Tirta juga menambahkan, OJK juga akan mendorong e-money untuk penggunaan di jalan tol, dapat digunakan tidak hanya oleh bank-bank yang kini sudah bekerjasama dengan penyedia jasa jalan tol. E-money dari bank lain ke depannya dapat juga digunakan di jalan tol, terlebih dengan sudah diterapkannya gerbang pembayaran nasional (National Payment Gateway/NPG) oleh Bank Indonesia.
"Kami menyambut baik telah diterapkannya NPG yang telah menerapkan interkoneksi dan interoparabilitas, jadi beberapa bank penerbit kartu bisa gunakan network yang sama. Sehingga masyarakat tidak perlu harus pindah bank untuk buka rekening baru lagi hanya untuk memenuhi penggunaan uang elektronik dari bank yang lain. Jadi OJK akan dorong ke arah sana," kata Tirta.

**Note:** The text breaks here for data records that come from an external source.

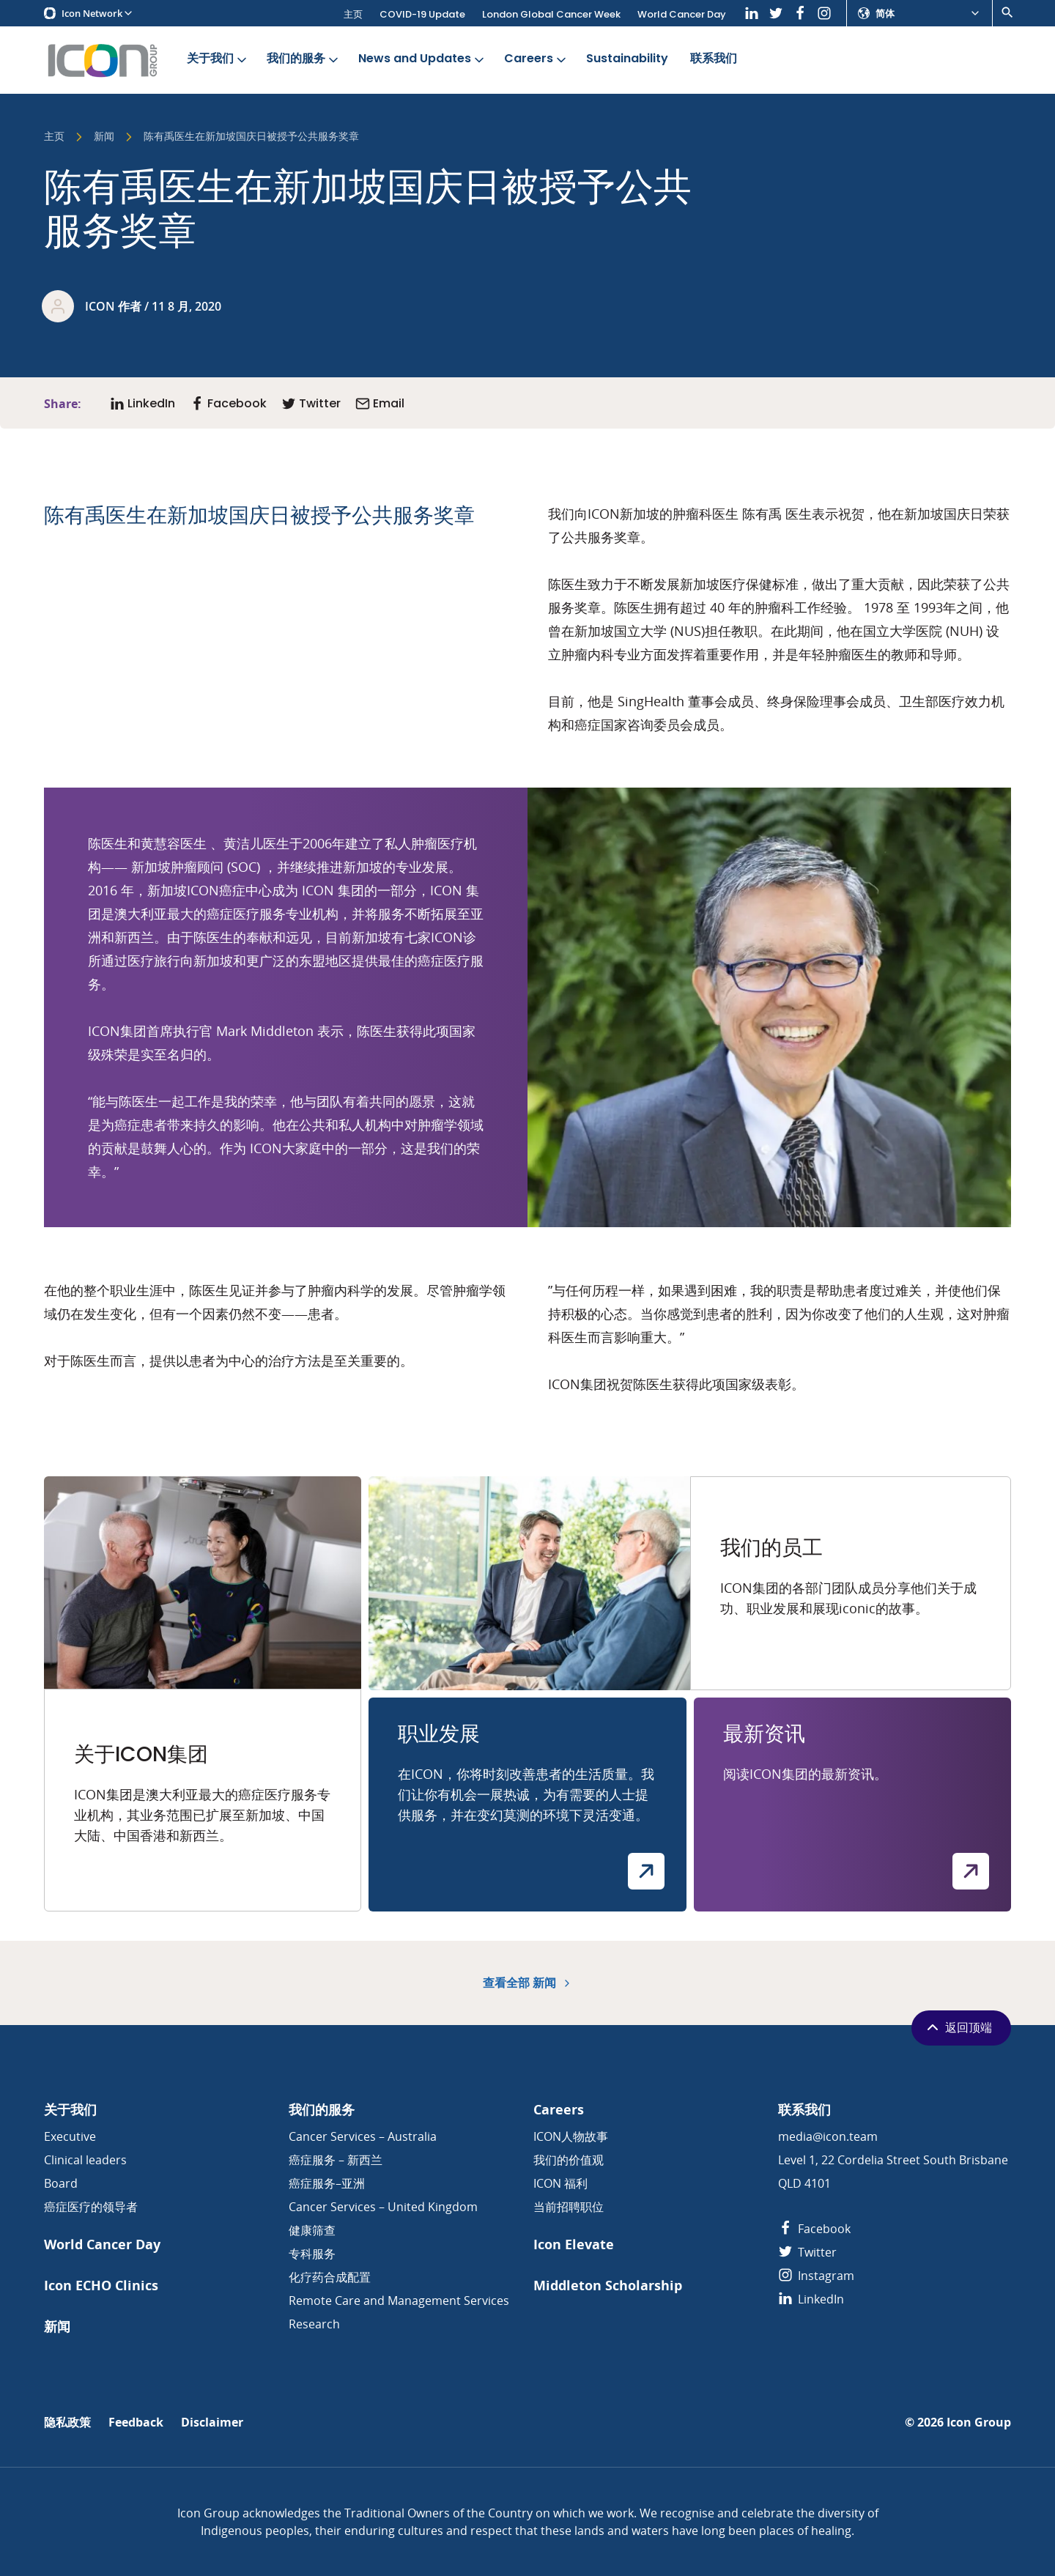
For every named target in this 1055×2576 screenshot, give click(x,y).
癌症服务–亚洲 (327, 2183)
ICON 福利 (560, 2183)
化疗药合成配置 (330, 2277)
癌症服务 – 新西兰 (335, 2160)
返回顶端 (958, 2027)
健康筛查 (312, 2230)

Baca juga: Catat! OJK Siap 'Jewer' Bank yang Kenakan Biaya Isi E-Money Terlalu Besar
Pemerintah mencanangkan elektronifikasi jalan tol atau 100 persen pembayaran non tunai pada 31 Oktober 2017 mendatang dan hal tersebut membutuhkan komitmen perbankan dalam menjaga ketersediaan kartu uang elektronik serta komitmen Badan Usaha Jalan Tol (BUJT) dan perbankan dalam percepatan integrasi penerbit baru uang elektronik.
Sampai dengan 4 Oktober 2017 penetrasi penggunaan uang elektronik di jalan tol mencapai 72 persen. Dengan elektronifikasi jalan tol, layanan pembayaran di jalan tol menjadi lebih cepat, praktis dan nyaman sehingga dapat meningkatkan efisiensi dan kelancaran di jalan tol.